Go through the material and copy every line in which "actieprogramma" appears.
▽
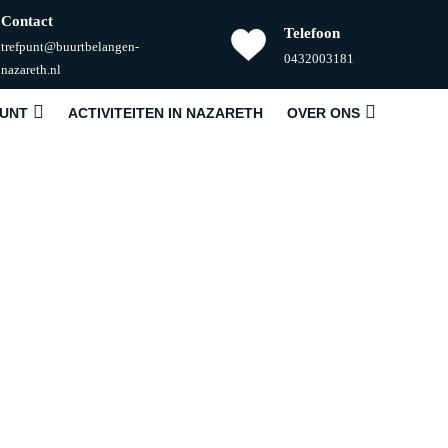
Contact
Telefoon
trefpunt@buurtbelangen-
Telefoonnummer
0432003181
E-
nazareth.nl
mail
PUNT
ACTIVITEITEN IN NAZARETH
OVER ONS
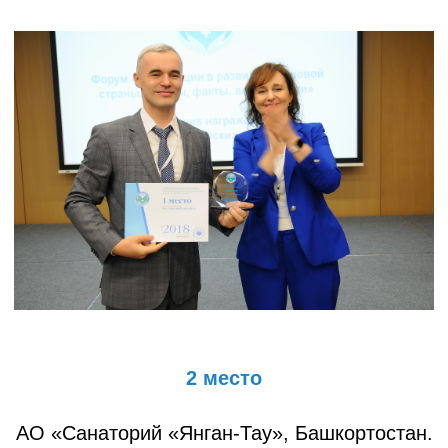
2 место
АО «Санаторий «Янган-Тау», Башкортостан.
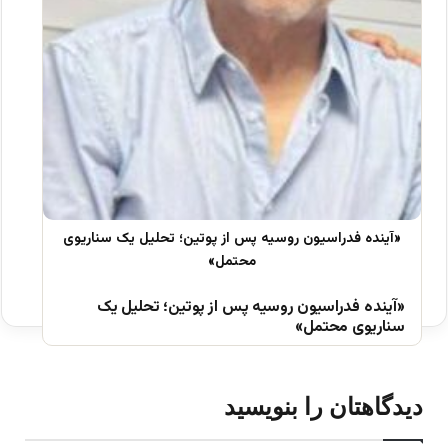
«آینده فدراسیون روسیه پس از پوتین؛ تحلیل یک
سناریوی محتمل»
دیدگاهتان را بنویسید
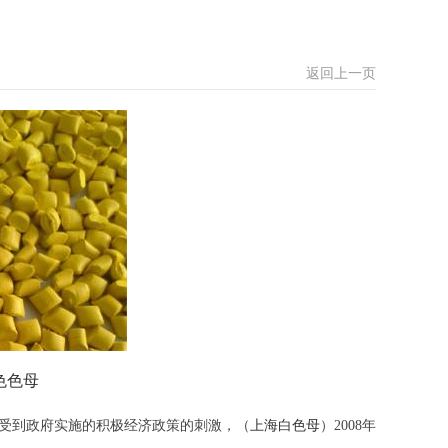
返回上一页
色色母
于受到政府实施的积极经济政策的刺激，（
上海白色母
）2008年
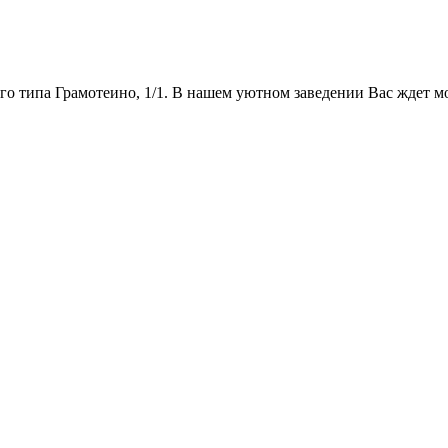
ого типа Грамотеино, 1/1. В нашем уютном заведении Вас ждет 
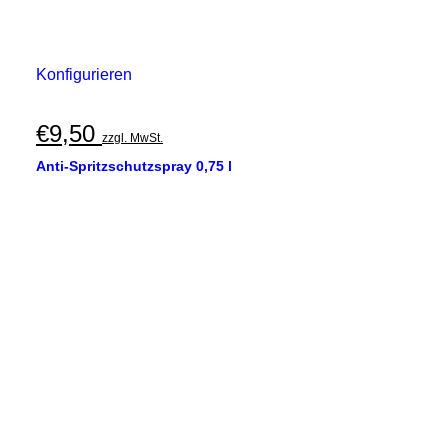
Konfigurieren
€
9,50
zzgl. MwSt.
Anti-Spritzschutzspray 0,75 l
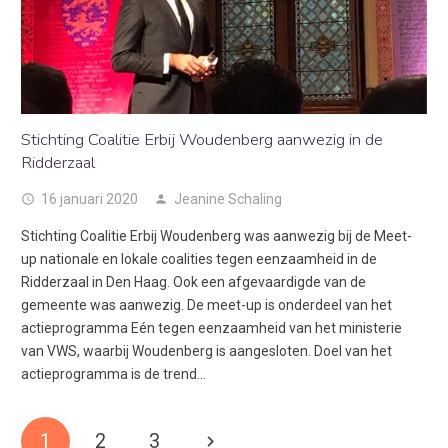
Stichting Coalitie Erbij Woudenberg aanwezig in de
Ridderzaal
16 januari 2020
Jeanine Schaling
access_time
person
Stichting Coalitie Erbij Woudenberg was aanwezig bij de Meet-
up nationale en lokale coalities tegen eenzaamheid in de
Ridderzaal in Den Haag. Ook een afgevaardigde van de
gemeente was aanwezig. De meet-up is onderdeel van het
actieprogramma Eén tegen eenzaamheid van het ministerie
van VWS, waarbij Woudenberg is aangesloten. Doel van het
actieprogramma is de trend…
1
2
3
△
◆ RESPONSE TO THE TASK
actieprogramma Eén tegen eenzaamheid van het ministerie
actieprogramma is de trend…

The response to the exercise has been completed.